Read alignment, exon mapping and barcode demultiplexing.

The next stage of preprocessing involves sequence alignment. For this task, any popular RNA-seq read aligner that produces BAM formatted output can be used. By default, scPipe uses the fast and convenient R-based Rsubread [19] aligner which is available on Linux and Mac OS operating systems. For publicly available datasets from sources such as GEO, FASTQ files are often available per cell and these need to be aligned first before they can be processed further using scPipe. For all different types of data, aligned reads in the BAM file are then assigned to exons by the sc_exon_mapping function according to a user provided annotation. Using a similar strategy to featureCounts [20], we divide chromosomes into non-overlapping bins and assess the overlap of aligned fragments with exons that fall within the bin to reduce the search complexity. This function records the mapping result, together with the UMI and cell barcodes available from the optional fields of the BAM file with specific BAM tags. By default we use the official BAM tag BC for cell barcode and OX for UMI sequence.

Next, the sc_demultiplex function is used to demultiplex results per cell using the sample barcode information. For CEL-seq and MARS-seq, the demultiplexing is based on the list of designed barcode sequences that the user provides, and allows for mismatches during the cell barcode matching step.
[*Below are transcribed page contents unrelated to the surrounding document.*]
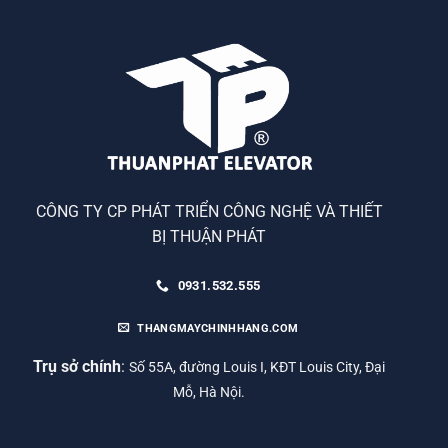
CÔNG TY CP PHÁT TRIỂN CÔNG NGHỆ VÀ THIẾT
BỊ THUẬN PHÁT
0931.532.555
THANGMAYCHINHHANG.COM
Trụ sở chính
:
Số 55A, đường Louis I, KĐT Louis City, Đại
Mỗ, Hà Nội.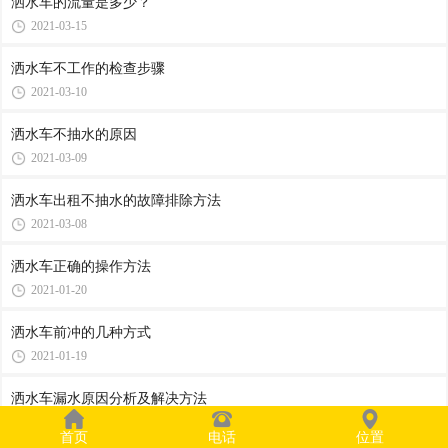
洒水车的流量是多少？
2021-03-15
洒水车不工作的检查步骤
2021-03-10
洒水车不抽水的原因
2021-03-09
洒水车出租不抽水的故障排除方法
2021-03-08
洒水车正确的操作方法
2021-01-20
洒水车前冲的几种方式
2021-01-19
洒水车漏水原因分析及解决方法
2021-01-18
首页
电话
位置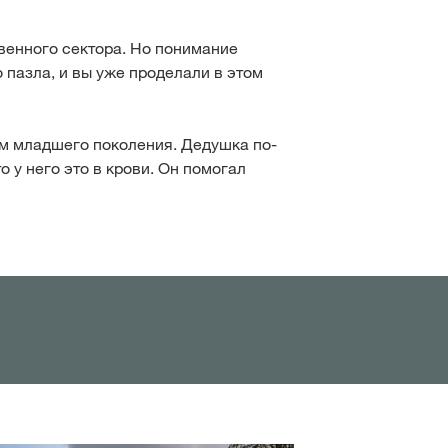
венного сектора. Но понимание
 пазла, и вы уже проделали в этом
ем младшего поколения. Дедушка по-
 у него это в крови. Он помогал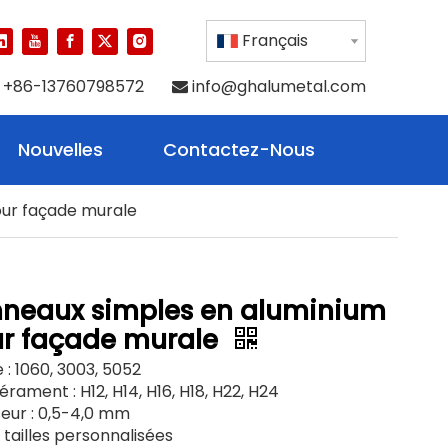
Français
+86-13760798572
info@ghalumetal.com

Nouvelles
Contactez-Nous
our façade murale
neaux simples en aluminium
r façade murale
e : 1060, 3003, 5052
ament : H12, H14, H16, H18, H22, H24
seur : 0,5-4,0 mm
 : tailles personnalisées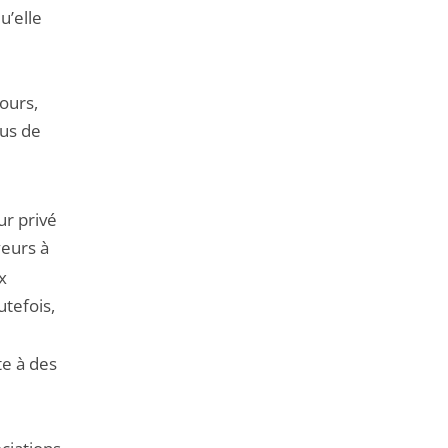
u’elle
ours,
lus de
ur privé
yeurs à
x
utefois,
te à des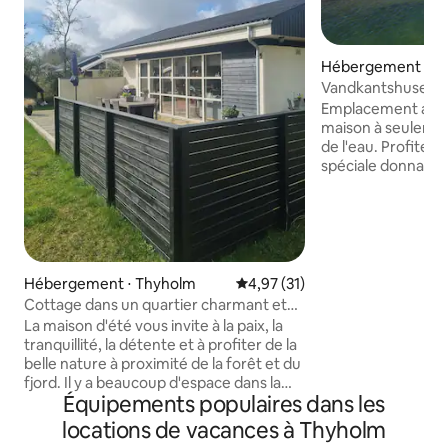
Hébergement ⋅ St
Vandkantshuset by
Emplacement abso
maison à seulemen
de l'eau. Profitez
spéciale donnant sur 
répartis sur 2 étag
de-chaussée, canapé
double au 1er Salo
terrain avec lit do
chauffée. Cuisine avec four,
réfrigérateur, pla
Hébergement ⋅ Thyholm
Évaluation moyenne sur la base
4,97 (31)
portables, cafetièr
Cottage dans un quartier charmant et
électrique, lave-vaisselle. S
calme.
La maison d'été vous invite à la paix, la
avec soda Poêle à 
tranquillité, la détente et à profiter de la
pompe à chaleur. À l'extérieur : foyer
belle nature à proximité de la forêt et du
encastré. Trampoline enterré.
fjord. Il y a beaucoup d'espace dans la
Attention ! ! N'UT
Équipements populaires dans les
maison, car le salon et la cuisine forment
REMOUS EXTÉRIEU
une grande pièce avec 2 belles
locations de vacances à Thyholm
chambres attenantes et une nouvelle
For 10X and Drop-seq where the cell barcode sequences need to be identified from the reads, the function sc_detect_bc can be applied to identify enriched barcodes in the data that can then be supplied to sc_demultiplex. This function can accept a list of possible barcodes that may be present in the dataset (if available), such as the white list provided by 10X. Data from non-UMI protocols such as Smart-seq and Smart-seq2 can be handled by setting has_UMI to FALSE when running sc_demultiplex. The sc_detect_bc function summarises the sequences in the cell barcode region, collapsing reads with a small edit distance, which are indicative of sequencing errors. It can report a given number of cell barcodes or keep the cell barcodes based on a read number cutoff. A relaxed threshold is generally recommended when one specifies the number of barcodes to retain, for instance if the estimated number of cells in the library is 1,000-5,000, a threshold of 10,000 would ensure data for all cells is collected. The motivation behind this is that unlike CellRanger, we don’t recommend detecting low quality cells or empty barcodes solely based on the number of reads or UMI counts per cell. Instead, more robust and meaningful results can be produced using multiple QC metrics. Hence the sc_detect_bc function should be run to allow more barcodes than cells. The quality control function in scPipe can be used to remove erroneous cell barcodes at a later stage. The demultiplexed data are output in a csv file for each cell, where each row corresponds to a read that maps to a specific gene, and columns that include gene id, UMI sequence and mapping position. The overall barcode demultiplexing results are recorded and can be plotted as shown in Fig 2A for the mouse blood cells generated by the CEL-seq2 protocol.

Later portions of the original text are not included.